Larinda started to really panic for the first time since opening her eyes; she needed to get out of the room, and fast. How was it possible that a room was breathing?
She wondered how long she had actually been asleep – she still felt exhausted, mentally and physically, and was quickly spiraling into an irreversible panic. Darting around the room frantically, she felt the walls for openings, searched for tools to use as weapons, and tried to keep her cool. Logical thinking was out of the nonexistent window, but she tried her luck.
“How do I get out of here?” She wondered aloud. She recapped what had happened and told the walls everything she knew, “I fell for a very long way, and ended up this room through the ceiling…” Her eyes traveled along the walls to the ceiling as she continued contemplating how everything had happened.
“I fell through the ceiling - the living, breathing ceiling - the ceiling which now has no hole.”

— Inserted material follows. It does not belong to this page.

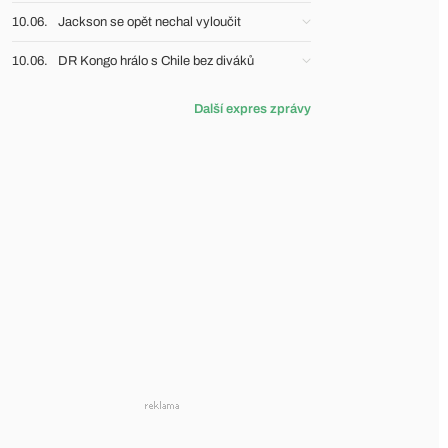
10.06.
Jackson se opět nechal vyloučit
10.06.
DR Kongo hrálo s Chile bez diváků
Další expres zprávy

Larinda once again glanced around the room for something, anything to help her. She found a small stool in the corner of the room and brought it beneath the place she thought she fell through. Standing carefully on the stool and making herself as tall as she could she reached up; her fingertips brushed the ceiling and sprinkled dirt onto her face. The walls still breathed despite losing a handful of dirt, and she thought she might be able to tunnel her way out of this damp room. She scraped more dirt away with her fingertips and realized she would not be able to get out through the ceiling. She could barely reach an inch of her finger on the wall, so there would be no way of digging a hole or even pulling herself up through the hole.
She slumped on the stool feeling weighed down by defeat and wishing she had never left home in the first place. She thought back to earlier, where this whole nightmare started.
Larinda had just stormed out of her parents’ house, slamming the door behind her. She was furious at her parents for being so strict. She had just graduated high school and expected some freedom, but as long as she lived under their roof, she would be following their rules. She took the shortcut to her friend’s house, the path through the woods, but the familiar path that she walked almost every day began to warp before her eyes. The sky was darker than when she left, and the forest floor was soft and green unlike the dry, brown twigs it was usually covered with. She thought nothing of it and continued along hoping to find something familiar to follow again, and that’s when she heard the throaty growl from somewhere off the path. She quickened her pace until she was jogging, and footsteps started following her. The footsteps didn’t sound human; they weren’t a steady beat like hers were, but more of a gallop like an animal. She looked behind her to see a monster similar to a giant, ugly dog. Its fangs were dripping with saliva and its thick fur was matted with twigs, leaves, and what looked like small bones.
She recalled from earlier her fight with her parents, and she realized how stupid and immature it was of her to be that upset. Of course she should follow their rules, she is still a child in their eyes, and she definitely could not handle what was happening to her now. Her throat tightened and tears streamed down her face. “I want to go home!” She cried out to no one.
She felt defeated by this place again, and pulled her sore and exhausted body to the far corner of the room and curled into herself. She cried without tears, and she couldn’t remember the last time she had had anything to drink; she didn’t even know what day it was or how long she had been there. She started drifting again, this time without fighting it. “I’m never getting out of here.”